None of us have ever been taught to admire the bodies we have.
And nothing reminds us of our personal imperfections like taking off our clothes. Imagining that--for whatever reason--other people are looking at us.
My sports physiologist is more afraid of wounding me than I am of being wounded. The program she has set up for me to regain my youthful vim and vigor is appropriately hard. Not too hard, not too easy. It's just exercise. The most difficult part of my routine, designed by my physiologist, is walking through the heavy-duty weight room to get the equipment I need for my sit-ups.
The weight room is full mostly of men. Lifting weights. Not one of them has ever been rude to me, not one of them has even given me an unkind glance: still, the irony that I make the greatest emotional sacrifice to do the exercise I like the least is born again each time I walk into the room.
Someone might laugh at me. Someone might say, "What are you doing here?" I have a perfectly acceptable answer.

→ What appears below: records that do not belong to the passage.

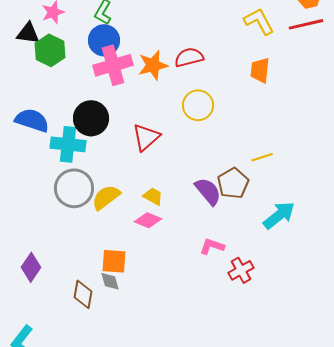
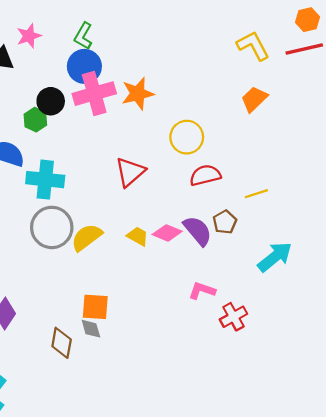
green hexagon: (50, 50) -> (35, 120), moved, size x0.7
red semicircle: (189, 57) -> (205, 175), moved
orange trapezoid: (260, 70) -> (254, 99), turned 40
black circle: (91, 118) -> (51, 101), moved, size x0.7
brown pentagon: (233, 183) -> (225, 222), size x0.7
pink diamond: (148, 220) -> (167, 233), moved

I joined the gym because my girlfriend said, "I want to walk the Appalachian Trail." I have no desire to backpack across the wilderness: but I could barely keep up with her when she made this pronouncement, and I could see myself falling farther and farther behind if I stayed home while she trained. I joined the gym because I used to work out and I used to feel better. Moved better. Could tie my shoes. I joined the gym because I dropped a piece of paper on the floor of my friend's car and I could not reach down and pick it up. I joined the gym because I have a sedentary job and a number of aches and pains and chronic miseries that are the result of being over fifty and having a sedentary job. I joined the gym because my sister, who is younger than I am and more fit, seriously hurt her back picking up a case of pop. It could have been me. It probably should have been me.

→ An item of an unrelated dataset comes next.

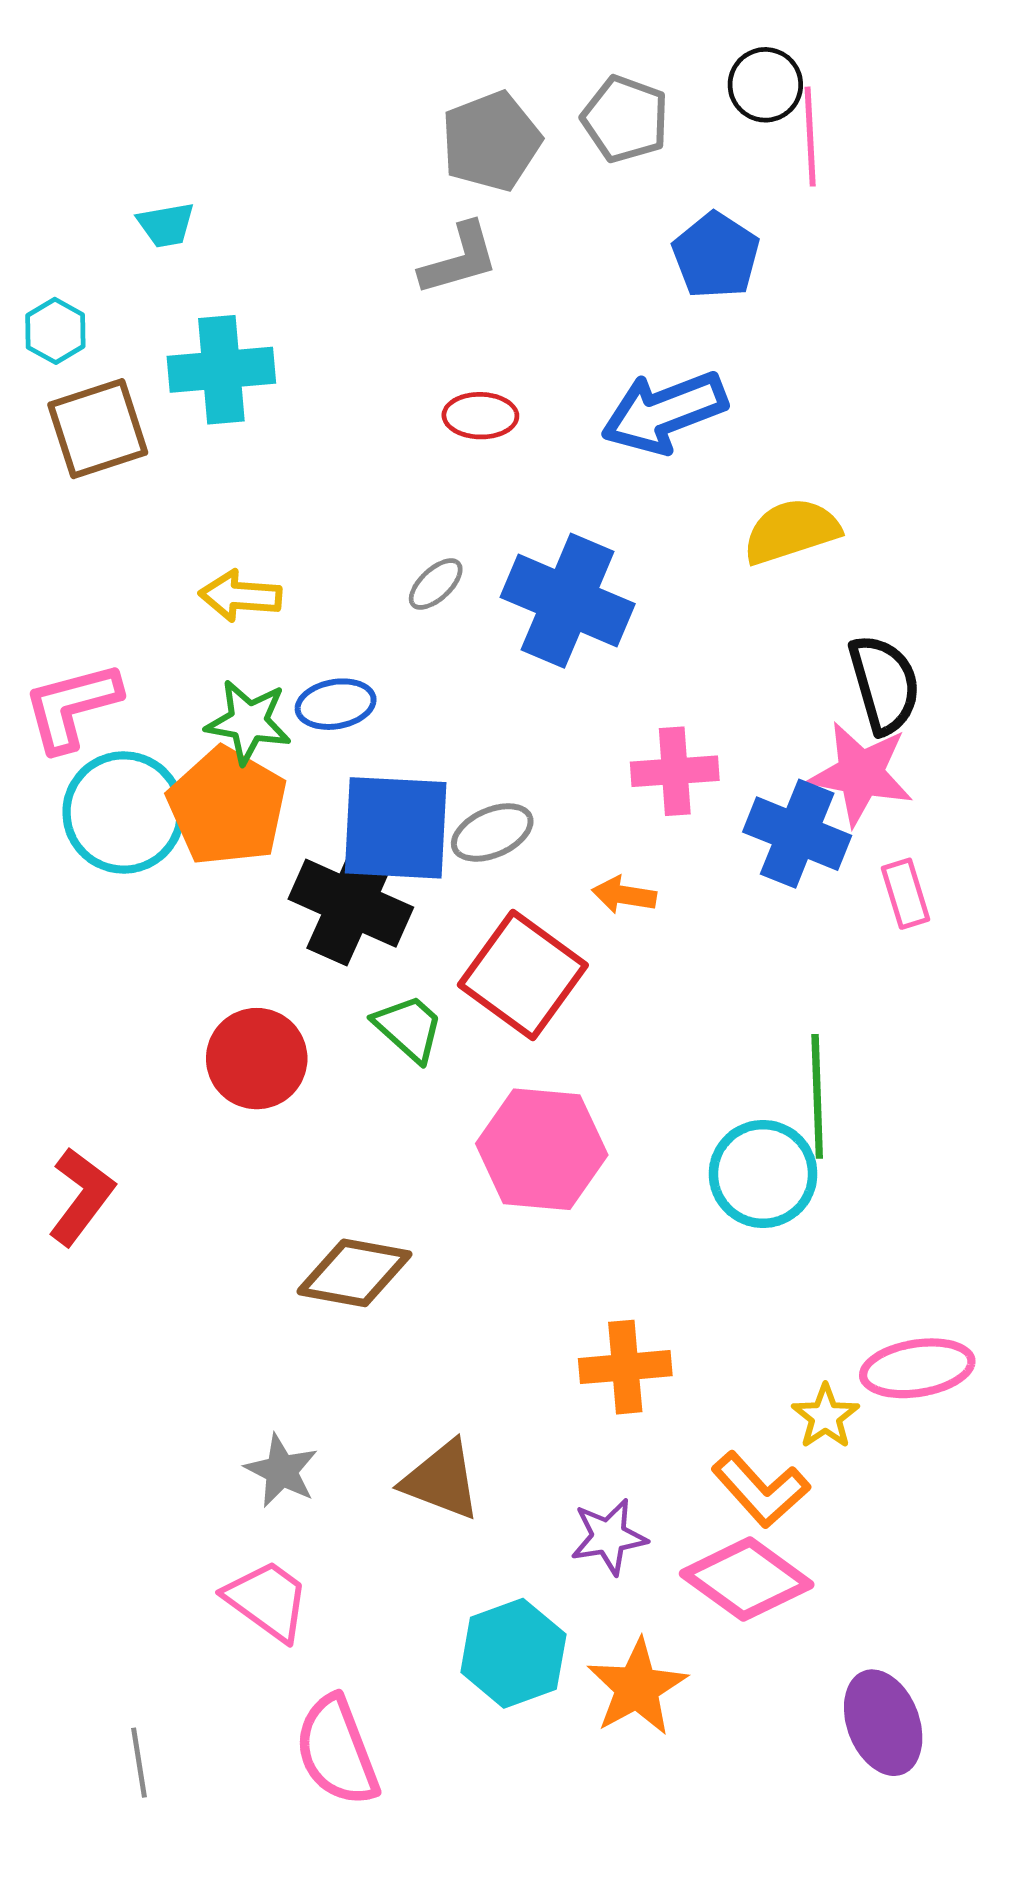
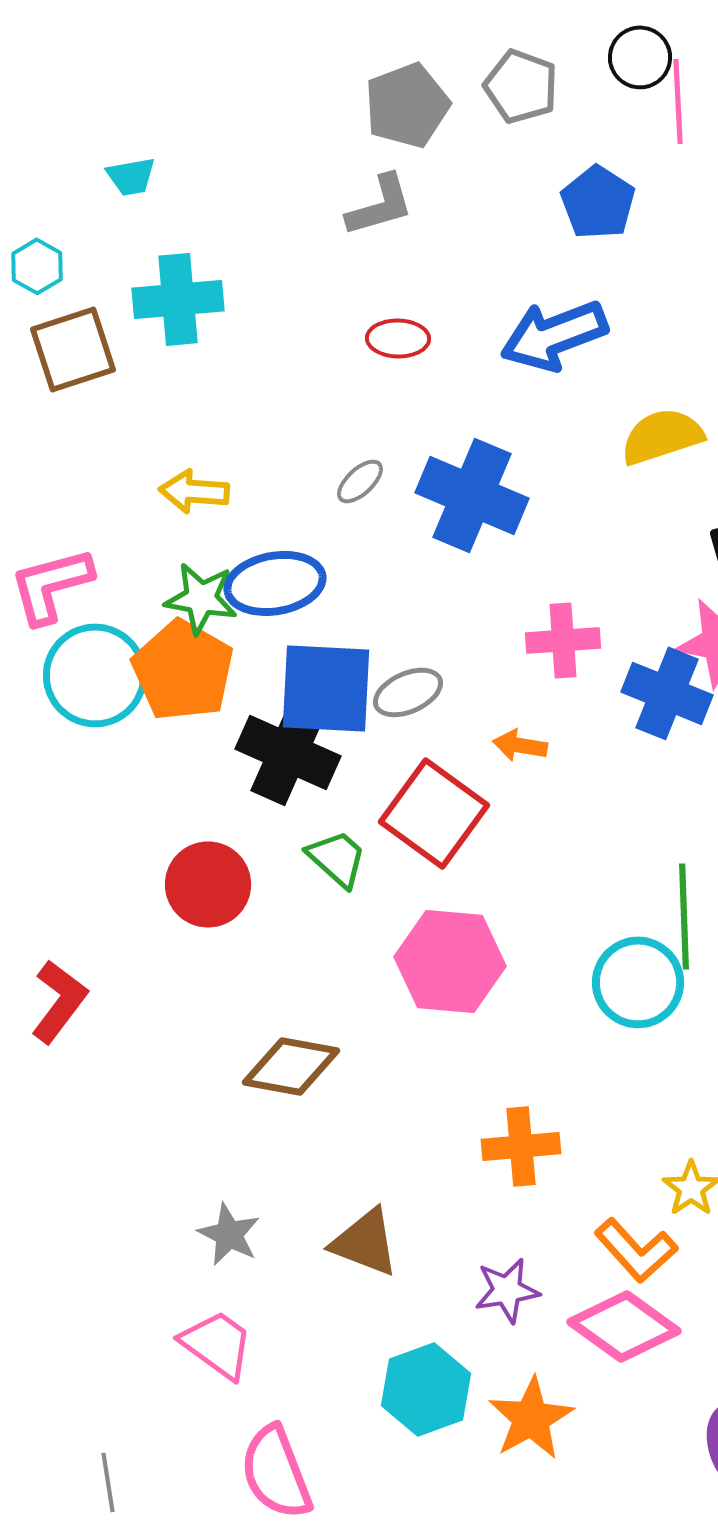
blue ellipse: (336, 704) -> (275, 583), size x1.5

I keep going back to the gym because I love endorphins. I love feeling stronger. More agile. I can tie my shoes without holding my breath. I can pick papers up off the car floor without having to wait until I get out of the car. I don't breathe quite as loudly. I have lost that doddering, uncertain old lady's walk that made strange teenaged boys try to hold doors or carry things for me.
I keep going back because I hate feeling helpless. Years ago, a friend of mine convinced me to join Vic Tanney, a chain of gyms popular at the time. There was a brand-new gym just around the corner from where we lived--just a matter of a few blocks. She had belonged to Vic Tanney before, so she guided me through the guided tour, offering me bits of advice and expertise along the way. . . I plopped down money, she plopped down money, and a few days later it was time for us to go to the gym.
She couldn't go.
She was fat.
Losing weight had been her expressed goal when she joined: now she couldn't go until she was "thinner."
Everyone else at the gym, she said, was buff and golden. "I'll be there," I pointed out (for I have never been a small woman).
She couldn't go. She was too fat. She was a size twelve.